++++ Records shown
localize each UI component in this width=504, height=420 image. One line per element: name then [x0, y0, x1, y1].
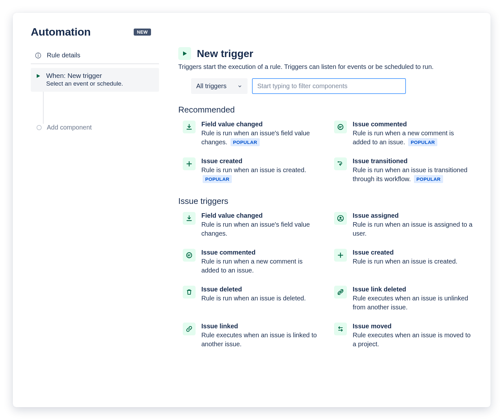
sidebar-rule-details[interactable]: Rule details	[31, 47, 159, 64]
trigger-card[interactable]: Field value changedRule is run when an i…	[183, 121, 321, 147]
sidebar-trigger-step[interactable]: When: New trigger Select an event or sch…	[31, 68, 159, 92]
add-component-row[interactable]: Add component	[31, 124, 159, 131]
trigger-header-icon	[178, 47, 191, 60]
trigger-subtitle: Select an event or schedule.	[46, 80, 123, 87]
trigger-card-title: Issue created	[353, 249, 473, 256]
node-circle-icon	[37, 125, 42, 130]
download-icon	[183, 212, 196, 225]
trigger-card[interactable]: Issue linkedRule executes when an issue …	[183, 323, 321, 349]
trigger-card-title: Issue assigned	[353, 212, 473, 219]
trigger-card-desc: Rule is run when an issue is created.	[353, 257, 473, 266]
trigger-card-desc: Rule is run when an issue is transitione…	[353, 165, 473, 183]
trigger-card-title: Issue deleted	[201, 286, 321, 293]
component-search-input[interactable]	[252, 78, 406, 94]
sidebar: Rule details When: New trigger Select an…	[31, 47, 159, 361]
trigger-grid: Field value changedRule is run when an i…	[183, 121, 473, 183]
automation-panel: Automation NEW Rule details When: New tr…	[13, 13, 491, 407]
trigger-card-title: Issue transitioned	[353, 157, 473, 165]
trigger-card-title: Field value changed	[201, 121, 321, 128]
play-icon	[35, 72, 41, 87]
trigger-card-title: Issue commented	[201, 249, 321, 256]
main-title: New trigger	[197, 48, 253, 60]
move-icon	[334, 323, 347, 335]
plus-icon	[183, 157, 196, 170]
trigger-card-title: Issue commented	[353, 121, 473, 128]
user-icon	[334, 212, 347, 225]
section-title: Issue triggers	[178, 196, 473, 206]
trigger-card[interactable]: Issue transitionedRule is run when an is…	[334, 157, 473, 183]
trigger-card-desc: Rule is run when a new comment is added …	[201, 257, 321, 275]
svg-point-2	[38, 54, 38, 54]
trigger-card-desc: Rule executes when an issue is linked to…	[201, 331, 321, 349]
popular-badge: POPULAR	[408, 138, 437, 146]
trigger-card[interactable]: Issue commentedRule is run when a new co…	[183, 249, 321, 275]
trigger-card[interactable]: Issue link deletedRule executes when an …	[334, 286, 473, 312]
popular-badge: POPULAR	[231, 138, 260, 146]
trigger-card-title: Field value changed	[201, 212, 321, 219]
connector-line	[39, 92, 159, 124]
trigger-card-desc: Rule is run when an issue's field value …	[201, 220, 321, 238]
trigger-card[interactable]: Field value changedRule is run when an i…	[183, 212, 321, 238]
trigger-card-title: Issue moved	[353, 323, 473, 330]
trigger-card-title: Issue created	[201, 157, 321, 165]
link-icon	[183, 323, 196, 335]
plus-icon	[334, 249, 347, 262]
trigger-card[interactable]: Issue assignedRule is run when an issue …	[334, 212, 473, 238]
trigger-card-title: Issue link deleted	[353, 286, 473, 293]
trigger-grid: Field value changedRule is run when an i…	[183, 212, 473, 349]
main-content: New trigger Triggers start the execution…	[178, 47, 473, 361]
trigger-card[interactable]: Issue deletedRule is run when an issue i…	[183, 286, 321, 312]
rule-details-label: Rule details	[47, 52, 80, 59]
section-title: Recommended	[178, 105, 473, 115]
trigger-card-desc: Rule is run when an issue's field value …	[201, 129, 321, 147]
trigger-card[interactable]: Issue createdRule is run when an issue i…	[183, 157, 321, 183]
trigger-card-desc: Rule is run when a new comment is added …	[353, 129, 473, 147]
trigger-card-desc: Rule executes when an issue is unlinked …	[353, 294, 473, 312]
trigger-card[interactable]: Issue createdRule is run when an issue i…	[334, 249, 473, 275]
download-icon	[183, 121, 196, 133]
trash-icon	[183, 286, 196, 298]
main-subtitle: Triggers start the execution of a rule. …	[178, 63, 473, 71]
add-component-label: Add component	[47, 124, 92, 131]
trigger-title: When: New trigger	[46, 72, 123, 80]
comment-icon	[183, 249, 196, 262]
trigger-card-desc: Rule is run when an issue is created. PO…	[201, 165, 321, 183]
chevron-down-icon	[237, 84, 242, 89]
comment-icon	[334, 121, 347, 133]
trigger-category-dropdown[interactable]: All triggers	[191, 78, 248, 94]
page-title: Automation	[31, 26, 91, 38]
popular-badge: POPULAR	[414, 175, 443, 183]
dropdown-label: All triggers	[196, 82, 226, 90]
trigger-card-desc: Rule executes when an issue is moved to …	[353, 331, 473, 349]
new-badge: NEW	[134, 29, 151, 36]
info-icon	[35, 52, 42, 59]
unlink-icon	[334, 286, 347, 298]
trigger-card[interactable]: Issue movedRule executes when an issue i…	[334, 323, 473, 349]
trigger-card-title: Issue linked	[201, 323, 321, 330]
transition-icon	[334, 157, 347, 170]
trigger-card-desc: Rule is run when an issue is deleted.	[201, 294, 321, 303]
trigger-card-desc: Rule is run when an issue is assigned to…	[353, 220, 473, 238]
popular-badge: POPULAR	[203, 175, 232, 183]
trigger-card[interactable]: Issue commentedRule is run when a new co…	[334, 121, 473, 147]
header: Automation NEW	[31, 26, 473, 38]
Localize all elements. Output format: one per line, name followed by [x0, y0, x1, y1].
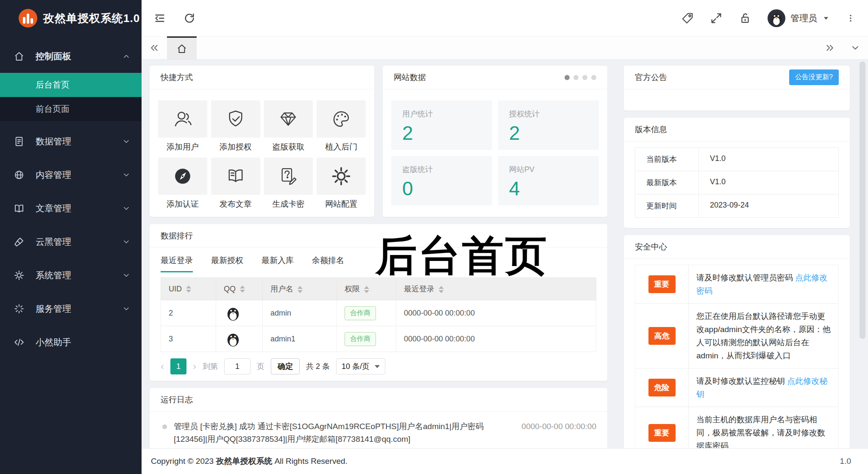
globe-icon: [14, 169, 25, 180]
version-row-value: V1.0: [699, 148, 838, 171]
security-text: 请及时修改默认管理员密码: [696, 273, 795, 282]
run-log-card: 运行日志 管理员 [卡密兑换] 成功 通过卡密[S1OGAgrNAm19RCEo…: [150, 388, 607, 448]
more-vertical-icon[interactable]: [846, 13, 855, 24]
sidebar-item-service-management[interactable]: 服务管理: [0, 296, 142, 322]
stat-label: 用户统计: [402, 109, 481, 119]
prev-page-button[interactable]: ‹: [161, 361, 164, 371]
shortcuts-grid: 添加用户 添加授权 盗版获取: [150, 89, 374, 221]
page-number-button[interactable]: 1: [170, 358, 186, 374]
announcement-body: [624, 89, 850, 111]
tab-latest-authorization[interactable]: 最新授权: [211, 248, 243, 272]
shortcuts-card: 快捷方式 添加用户 添加授权: [150, 66, 374, 217]
stat-label: 网站PV: [509, 164, 588, 175]
sort-icon[interactable]: [298, 286, 303, 293]
next-page-button[interactable]: ›: [193, 361, 196, 371]
burst-icon: [14, 303, 25, 314]
column-header-last-login[interactable]: 最近登录: [396, 278, 596, 300]
sidebar-item-system-management[interactable]: 系统管理: [0, 262, 142, 288]
page-input[interactable]: [224, 358, 250, 374]
shortcut-publish-article[interactable]: 发布文章: [211, 158, 260, 210]
shortcut-add-authorization[interactable]: 添加授权: [211, 100, 260, 152]
shortcut-add-user[interactable]: 添加用户: [158, 100, 207, 152]
version-row-value: 2023-09-24: [699, 194, 838, 217]
announcement-refresh-button[interactable]: 公告没更新?: [789, 69, 839, 85]
tab-home[interactable]: [167, 36, 197, 59]
shortcut-piracy-capture[interactable]: 盗版获取: [264, 100, 313, 152]
stat-label: 授权统计: [509, 109, 588, 119]
severity-badge: 重要: [648, 275, 676, 293]
page-suffix-label: 页: [257, 361, 264, 371]
sidebar-item-data-management[interactable]: 数据管理: [0, 128, 142, 155]
unlock-icon[interactable]: [739, 12, 751, 25]
chevron-down-icon: [122, 204, 131, 213]
user-menu[interactable]: 管理员: [768, 9, 830, 27]
tag-icon[interactable]: [681, 12, 694, 25]
sidebar-item-cloud-blacklist-management[interactable]: 云黑管理: [0, 229, 142, 255]
security-row: 危险 请及时修改默认监控秘钥 点此修改秘钥: [635, 369, 838, 407]
sidebar-item-assistant[interactable]: 小然助手: [0, 329, 142, 355]
tab-latest-inbound[interactable]: 最新入库: [262, 248, 294, 272]
role-badge: 合作商: [345, 332, 376, 346]
sidebar-item-content-management[interactable]: 内容管理: [0, 162, 142, 188]
card-title: 快捷方式: [161, 72, 193, 83]
confirm-page-button[interactable]: 确定: [271, 358, 300, 374]
tab-balance-ranking[interactable]: 余额排名: [312, 248, 344, 272]
log-entry: 管理员 [卡密兑换] 成功 通过卡密[S1OGAgrNAm19RCEoPTHS]…: [161, 420, 596, 446]
version-row: 更新时间 2023-09-24: [635, 194, 838, 217]
refresh-icon[interactable]: [183, 12, 196, 25]
bullet-icon: [162, 424, 167, 429]
tabs-scroll-right-button[interactable]: [817, 36, 843, 59]
shortcut-add-certification[interactable]: 添加认证: [158, 158, 207, 210]
sidebar-menu: 控制面板 后台首页 前台页面 数据管理 内容管理: [0, 43, 142, 355]
sidebar-item-article-management[interactable]: 文章管理: [0, 195, 142, 222]
collapse-sidebar-icon[interactable]: [153, 12, 166, 25]
security-center-card: 安全中心 重要 请及时修改默认管理员密码 点此修改密码 高危 您正在使用后台默认…: [624, 235, 850, 448]
sort-icon[interactable]: [439, 286, 444, 293]
cell-role: 合作商: [337, 300, 396, 326]
security-text: 请及时修改默认监控秘钥: [696, 377, 787, 385]
fullscreen-icon[interactable]: [710, 12, 723, 25]
qq-avatar: [224, 304, 255, 322]
brand-logo-icon: [19, 9, 37, 28]
tab-recent-login[interactable]: 最近登录: [161, 248, 193, 272]
scrollbar-thumb[interactable]: [860, 61, 865, 339]
sort-icon[interactable]: [240, 286, 245, 293]
cell-username: admin: [263, 300, 337, 326]
page-size-select[interactable]: 10 条/页: [336, 358, 385, 374]
column-header-role[interactable]: 权限: [337, 278, 396, 300]
shortcut-label: 添加授权: [211, 141, 260, 152]
version-row: 当前版本 V1.0: [635, 148, 838, 171]
copyright-text: Copyright © 2023 孜然单授权系统 All Rights Rese…: [151, 456, 348, 467]
sidebar-item-label: 前台页面: [36, 103, 70, 115]
sort-icon[interactable]: [186, 286, 191, 293]
column-header-uid[interactable]: UID: [161, 278, 216, 300]
sidebar-item-backend-home[interactable]: 后台首页: [0, 73, 142, 97]
shortcut-implant-backdoor[interactable]: 植入后门: [317, 100, 366, 152]
cell-username: admin1: [263, 326, 337, 352]
log-timestamp: 0000-00-00 00:00:00: [522, 420, 596, 433]
sidebar-item-control-panel[interactable]: 控制面板: [0, 43, 142, 69]
shortcut-generate-card-key[interactable]: 生成卡密: [264, 158, 313, 210]
chevron-down-icon: [122, 271, 131, 280]
severity-badge: 重要: [648, 424, 676, 442]
pagination: ‹ 1 › 到第 页 确定 共 2 条 10 条/页: [150, 352, 607, 381]
column-header-qq[interactable]: QQ: [216, 278, 263, 300]
double-chevron-left-icon: [149, 43, 159, 53]
security-text: 您正在使用后台默认路径请您手动更改app/admin文件夹的名称，原因：他人可以…: [696, 312, 831, 360]
card-key-icon: [278, 166, 299, 187]
tabs-scroll-left-button[interactable]: [142, 36, 167, 59]
app-logo: 孜然单授权系统1.0: [0, 0, 142, 36]
sidebar-item-frontend-page[interactable]: 前台页面: [0, 97, 142, 121]
goto-label: 到第: [203, 361, 218, 371]
chevron-up-icon: [122, 52, 131, 61]
sort-icon[interactable]: [364, 286, 369, 293]
tabs-menu-button[interactable]: [843, 36, 868, 59]
book-icon: [14, 203, 25, 214]
column-header-username[interactable]: 用户名: [263, 278, 337, 300]
app-window: 孜然单授权系统1.0 控制面板 后台首页 前台页面 数据管理: [0, 0, 868, 474]
shortcut-site-config[interactable]: 网站配置: [317, 158, 366, 210]
carousel-dots[interactable]: [565, 75, 596, 80]
card-title: 安全中心: [635, 241, 667, 252]
version-info-card: 版本信息 当前版本 V1.0 最新版本 V1.0 更新时间: [624, 118, 850, 228]
shortcut-label: 网站配置: [317, 199, 366, 210]
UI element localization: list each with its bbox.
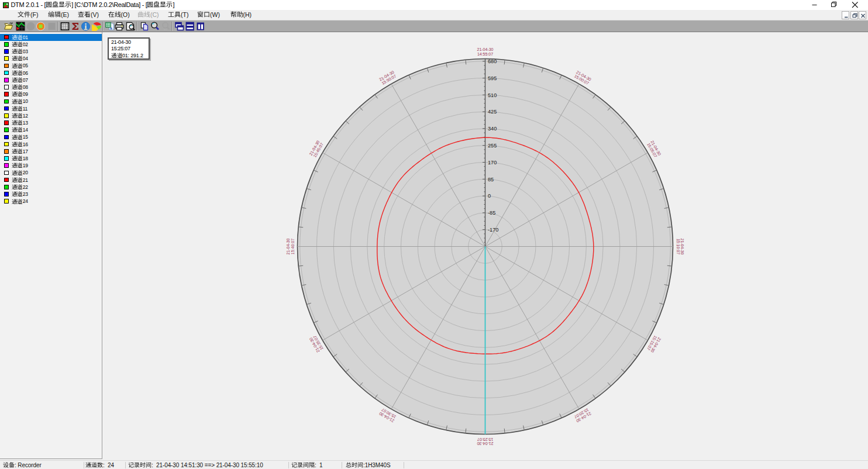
svg-text:170: 170 bbox=[488, 160, 497, 165]
svg-text:425: 425 bbox=[488, 109, 497, 115]
svg-text:21-04-30: 21-04-30 bbox=[286, 238, 290, 254]
svg-text:255: 255 bbox=[488, 143, 497, 149]
svg-text:21-04-30: 21-04-30 bbox=[680, 238, 684, 254]
svg-text:15:40:07: 15:40:07 bbox=[291, 239, 295, 254]
svg-text:340: 340 bbox=[488, 126, 497, 132]
svg-text:-170: -170 bbox=[488, 227, 498, 233]
svg-text:14:55:07: 14:55:07 bbox=[477, 52, 493, 56]
svg-text:15:25:07: 15:25:07 bbox=[477, 437, 493, 442]
svg-text:680: 680 bbox=[488, 58, 497, 64]
svg-text:0: 0 bbox=[488, 193, 491, 199]
svg-text:21-04-30: 21-04-30 bbox=[477, 47, 493, 51]
svg-text:510: 510 bbox=[488, 92, 497, 98]
svg-text:595: 595 bbox=[488, 75, 497, 81]
svg-text:-85: -85 bbox=[488, 210, 495, 216]
svg-text:15:10:07: 15:10:07 bbox=[676, 239, 680, 254]
svg-text:85: 85 bbox=[488, 177, 494, 182]
svg-text:21-04-30: 21-04-30 bbox=[477, 442, 493, 446]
++++++++
- What the task requires: For each line above that contains the word "left", make a copy.

- Response:
double-chevron-left-icon: [149, 43, 159, 53]
tabs-scroll-left-button[interactable]: [142, 36, 167, 59]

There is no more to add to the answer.